──────── Input for this task ────────
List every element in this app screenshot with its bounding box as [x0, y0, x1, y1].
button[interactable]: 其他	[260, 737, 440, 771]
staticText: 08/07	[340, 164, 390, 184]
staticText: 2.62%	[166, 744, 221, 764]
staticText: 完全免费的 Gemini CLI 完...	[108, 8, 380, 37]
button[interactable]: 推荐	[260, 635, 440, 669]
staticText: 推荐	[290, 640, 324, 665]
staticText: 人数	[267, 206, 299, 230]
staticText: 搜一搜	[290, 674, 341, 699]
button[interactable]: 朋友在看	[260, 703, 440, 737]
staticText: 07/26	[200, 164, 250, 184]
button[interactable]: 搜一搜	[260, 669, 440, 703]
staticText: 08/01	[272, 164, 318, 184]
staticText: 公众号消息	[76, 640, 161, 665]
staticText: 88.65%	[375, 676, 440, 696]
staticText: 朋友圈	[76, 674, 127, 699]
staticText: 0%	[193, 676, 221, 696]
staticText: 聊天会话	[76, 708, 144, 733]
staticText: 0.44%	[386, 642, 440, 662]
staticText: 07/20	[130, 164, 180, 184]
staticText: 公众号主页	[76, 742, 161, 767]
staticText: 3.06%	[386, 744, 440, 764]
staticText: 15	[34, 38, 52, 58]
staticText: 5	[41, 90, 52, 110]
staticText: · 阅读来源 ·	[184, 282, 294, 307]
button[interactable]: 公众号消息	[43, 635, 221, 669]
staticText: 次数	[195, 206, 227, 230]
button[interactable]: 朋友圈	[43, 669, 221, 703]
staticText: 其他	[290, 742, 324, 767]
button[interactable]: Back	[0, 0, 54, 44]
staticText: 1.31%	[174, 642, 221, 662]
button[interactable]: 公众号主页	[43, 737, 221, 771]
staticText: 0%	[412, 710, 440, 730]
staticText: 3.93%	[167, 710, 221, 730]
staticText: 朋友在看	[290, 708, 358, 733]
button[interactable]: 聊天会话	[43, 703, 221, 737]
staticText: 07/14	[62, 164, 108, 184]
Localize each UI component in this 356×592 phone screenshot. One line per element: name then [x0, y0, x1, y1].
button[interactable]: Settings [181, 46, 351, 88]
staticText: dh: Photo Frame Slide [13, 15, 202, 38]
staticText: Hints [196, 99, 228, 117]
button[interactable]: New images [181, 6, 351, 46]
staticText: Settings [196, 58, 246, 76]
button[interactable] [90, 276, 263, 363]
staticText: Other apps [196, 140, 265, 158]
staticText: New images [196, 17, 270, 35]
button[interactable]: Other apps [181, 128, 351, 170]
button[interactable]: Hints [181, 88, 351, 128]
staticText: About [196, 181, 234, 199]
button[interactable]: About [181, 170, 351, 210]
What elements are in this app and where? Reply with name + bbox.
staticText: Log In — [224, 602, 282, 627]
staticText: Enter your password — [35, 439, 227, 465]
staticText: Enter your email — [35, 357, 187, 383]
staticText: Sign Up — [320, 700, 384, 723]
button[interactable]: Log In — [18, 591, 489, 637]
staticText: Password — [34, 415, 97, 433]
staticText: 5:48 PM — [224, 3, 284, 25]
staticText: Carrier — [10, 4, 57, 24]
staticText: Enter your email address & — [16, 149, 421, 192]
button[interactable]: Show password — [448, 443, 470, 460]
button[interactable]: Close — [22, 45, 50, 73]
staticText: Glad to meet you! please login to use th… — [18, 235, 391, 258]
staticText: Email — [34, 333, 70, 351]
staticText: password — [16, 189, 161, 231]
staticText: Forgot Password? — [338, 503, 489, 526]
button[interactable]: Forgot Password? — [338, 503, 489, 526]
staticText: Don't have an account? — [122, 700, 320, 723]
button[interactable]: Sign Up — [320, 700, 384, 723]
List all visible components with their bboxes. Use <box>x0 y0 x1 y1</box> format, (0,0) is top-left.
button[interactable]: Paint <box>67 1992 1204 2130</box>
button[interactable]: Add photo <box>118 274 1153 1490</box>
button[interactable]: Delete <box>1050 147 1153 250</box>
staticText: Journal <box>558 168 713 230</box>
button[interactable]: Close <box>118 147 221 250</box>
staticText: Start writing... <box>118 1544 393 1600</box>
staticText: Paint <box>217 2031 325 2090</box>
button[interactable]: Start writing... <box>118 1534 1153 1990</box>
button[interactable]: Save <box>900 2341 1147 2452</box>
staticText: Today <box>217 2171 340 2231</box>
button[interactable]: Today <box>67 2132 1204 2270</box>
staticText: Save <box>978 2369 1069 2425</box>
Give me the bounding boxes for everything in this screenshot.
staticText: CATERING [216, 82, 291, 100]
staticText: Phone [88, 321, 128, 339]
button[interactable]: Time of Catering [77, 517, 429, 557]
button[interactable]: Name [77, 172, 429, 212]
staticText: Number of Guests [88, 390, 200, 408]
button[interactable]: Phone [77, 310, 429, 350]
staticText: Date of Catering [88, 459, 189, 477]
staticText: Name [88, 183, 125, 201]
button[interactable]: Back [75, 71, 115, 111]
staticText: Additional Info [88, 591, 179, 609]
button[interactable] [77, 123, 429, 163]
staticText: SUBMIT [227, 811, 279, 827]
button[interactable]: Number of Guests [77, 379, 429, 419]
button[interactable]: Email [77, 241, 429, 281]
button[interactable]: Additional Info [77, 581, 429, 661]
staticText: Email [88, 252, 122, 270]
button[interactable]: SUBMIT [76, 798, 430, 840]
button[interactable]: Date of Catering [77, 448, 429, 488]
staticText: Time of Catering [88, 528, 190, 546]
────────
• _What you need to do_:
An exact transcription of every record above is required.

• _Answer to the problem_:
List every element in this app screenshot with its bounding box as [x0, y0, x1, y1].
button[interactable]: 其他	[260, 737, 440, 771]
staticText: 08/07	[340, 164, 390, 184]
staticText: 2.62%	[166, 744, 221, 764]
staticText: 完全免费的 Gemini CLI 完...	[108, 8, 380, 37]
button[interactable]: 推荐	[260, 635, 440, 669]
staticText: 推荐	[290, 640, 324, 665]
staticText: 人数	[267, 206, 299, 230]
staticText: 搜一搜	[290, 674, 341, 699]
button[interactable]: 朋友在看	[260, 703, 440, 737]
staticText: 07/26	[200, 164, 250, 184]
button[interactable]: 搜一搜	[260, 669, 440, 703]
staticText: 08/01	[272, 164, 318, 184]
staticText: 公众号消息	[76, 640, 161, 665]
staticText: 88.65%	[375, 676, 440, 696]
staticText: 朋友圈	[76, 674, 127, 699]
staticText: 0%	[193, 676, 221, 696]
staticText: 聊天会话	[76, 708, 144, 733]
staticText: 0.44%	[386, 642, 440, 662]
staticText: 07/20	[130, 164, 180, 184]
staticText: 公众号主页	[76, 742, 161, 767]
staticText: 3.06%	[386, 744, 440, 764]
staticText: 15	[34, 38, 52, 58]
staticText: 5	[41, 90, 52, 110]
staticText: · 阅读来源 ·	[184, 282, 294, 307]
button[interactable]: 公众号消息	[43, 635, 221, 669]
staticText: 次数	[195, 206, 227, 230]
button[interactable]: 朋友圈	[43, 669, 221, 703]
staticText: 其他	[290, 742, 324, 767]
button[interactable]: Back	[0, 0, 54, 44]
staticText: 1.31%	[174, 642, 221, 662]
button[interactable]: 公众号主页	[43, 737, 221, 771]
staticText: 0%	[412, 710, 440, 730]
staticText: 3.93%	[167, 710, 221, 730]
staticText: 朋友在看	[290, 708, 358, 733]
button[interactable]: 聊天会话	[43, 703, 221, 737]
staticText: 07/14	[62, 164, 108, 184]
Localize each UI component in this 356×592 phone screenshot. One line per element: name then [x0, y0, x1, y1].
button[interactable]: Settings [181, 46, 351, 88]
staticText: dh: Photo Frame Slide [13, 15, 202, 38]
staticText: Hints [196, 99, 228, 117]
button[interactable]: New images [181, 6, 351, 46]
staticText: Settings [196, 58, 246, 76]
button[interactable] [90, 276, 263, 363]
staticText: Other apps [196, 140, 265, 158]
staticText: New images [196, 17, 270, 35]
button[interactable]: Other apps [181, 128, 351, 170]
button[interactable]: Hints [181, 88, 351, 128]
staticText: About [196, 181, 234, 199]
button[interactable]: About [181, 170, 351, 210]
What elements are in this app and where? Reply with name + bbox.
staticText: Log In — [224, 602, 282, 627]
staticText: Enter your password — [35, 439, 227, 465]
staticText: Enter your email — [35, 357, 187, 383]
staticText: Sign Up — [320, 700, 384, 723]
button[interactable]: Log In — [18, 591, 489, 637]
staticText: Password — [34, 415, 97, 433]
staticText: 5:48 PM — [224, 3, 284, 25]
staticText: Carrier — [10, 4, 57, 24]
staticText: Enter your email address & — [16, 149, 421, 192]
button[interactable]: Show password — [448, 443, 470, 460]
button[interactable]: Close — [22, 45, 50, 73]
staticText: Glad to meet you! please login to use th… — [18, 235, 391, 258]
staticText: Email — [34, 333, 70, 351]
staticText: password — [16, 189, 161, 231]
staticText: Forgot Password? — [338, 503, 489, 526]
button[interactable]: Forgot Password? — [338, 503, 489, 526]
staticText: Don't have an account? — [122, 700, 320, 723]
button[interactable]: Sign Up — [320, 700, 384, 723]
List all visible components with their bboxes. Use <box>x0 y0 x1 y1</box> format, (0,0) is top-left.
button[interactable]: Paint <box>67 1992 1204 2130</box>
button[interactable]: Add photo <box>118 274 1153 1490</box>
button[interactable]: Delete <box>1050 147 1153 250</box>
staticText: Journal <box>558 168 713 230</box>
button[interactable]: Close <box>118 147 221 250</box>
staticText: Start writing... <box>118 1544 393 1600</box>
staticText: Paint <box>217 2031 325 2090</box>
button[interactable]: Start writing... <box>118 1534 1153 1990</box>
button[interactable]: Save <box>900 2341 1147 2452</box>
staticText: Today <box>217 2171 340 2231</box>
button[interactable]: Today <box>67 2132 1204 2270</box>
staticText: Save <box>978 2369 1069 2425</box>
Give me the bounding boxes for everything in this screenshot.
staticText: CATERING [216, 82, 291, 100]
staticText: Phone [88, 321, 128, 339]
button[interactable]: Time of Catering [77, 517, 429, 557]
button[interactable]: Name [77, 172, 429, 212]
staticText: Number of Guests [88, 390, 200, 408]
button[interactable]: Phone [77, 310, 429, 350]
staticText: Date of Catering [88, 459, 189, 477]
staticText: Name [88, 183, 125, 201]
button[interactable]: Back [75, 71, 115, 111]
staticText: Additional Info [88, 591, 179, 609]
button[interactable] [77, 123, 429, 163]
staticText: SUBMIT [227, 811, 279, 827]
button[interactable]: Number of Guests [77, 379, 429, 419]
button[interactable]: Email [77, 241, 429, 281]
button[interactable]: Additional Info [77, 581, 429, 661]
staticText: Email [88, 252, 122, 270]
button[interactable]: SUBMIT [76, 798, 430, 840]
button[interactable]: Date of Catering [77, 448, 429, 488]
staticText: Time of Catering [88, 528, 190, 546]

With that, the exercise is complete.